Das Licht am Himmel: Frau verschwindet spurlos nach Begegnung mit UFO
Frau bemerkt seltsames Licht über den Straßen
Nora verließ spät die kleine Bar am Stadtrand. Ihre Freundin war mit dem Taxi gefahren, doch Nora wollte zu Fuß gehen. Der Weg durch die ruhigen Straßen dauerte nur zwanzig Minuten. Es war mild, der Himmel klar, die Nacht still.

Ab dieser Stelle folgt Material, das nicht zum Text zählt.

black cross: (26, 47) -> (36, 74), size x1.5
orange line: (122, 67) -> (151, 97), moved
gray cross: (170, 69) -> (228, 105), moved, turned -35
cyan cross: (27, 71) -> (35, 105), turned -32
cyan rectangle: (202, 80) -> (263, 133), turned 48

Doch schon nach wenigen Schritten fiel es ihr auf: Ein Licht über den Dächern. Erst dachte sie, es sei ein Flugzeug, doch es bewegte sich zu schnell, zu ruckartig.
Sie blieb stehen, blinzelte. Das Licht flackerte, schien zu schweben, dann wieder plötzlich still zu stehen.
Ein kalter Schauer lief ihr über den Rücken.
„Nur ein Helikopter“, murmelte sie, ohne selbst daran zu glauben.
Sie ging schneller.
UFO taucht über Frau auf
Die Straßen waren menschenleer. Laternen warfen gelbliche Inseln aus Licht.
Plötzlich verstummten die Geräusche der Nacht. Kein Auto, kein Hund, nicht einmal der Wind.
Dann fiel ein Strahl aus weiß-bläulichem Licht direkt auf die Straße vor ihr. Hart, kalt, wie aus einem riesigen Scheinwerfer.
Nora schrie, stolperte zurück. Über ihr hing nun deutlich ein Objekt – scheibenförmig, lautlos, riesig. Metallisch glänzend, mit rotierenden Lichtern, die im Rhythmus pulsierten.
Das Licht bewegte sich, wanderte über sie hinweg, als wolle es sie erfassen.
Nora rannte los.
Die nächtliche Verfolgung beginnt
Sie bog in eine Seitenstraße, rannte so schnell sie konnte. Ihr Atem brannte, ihre Schritte hallten. Doch der Strahl folgte ihr, glitt über Mauern, sprang wie ein Jäger hinter ihr her.
„Nein… nein…“ keuchte sie.
Immer wieder blickte sie über die Schulter. Das UFO bewegte sich lautlos, als würde es schweben. Der Strahl schnitt durch Bäume, über Dächer, immer genau auf ihrer Höhe.
Nora duckte sich unter ein Vordach, presste sich an die Wand. Für einen Moment verschwand der Strahl.
Sie atmete stoßweise, die Knie zitterten.
Dann flackerte das Licht direkt neben ihr auf.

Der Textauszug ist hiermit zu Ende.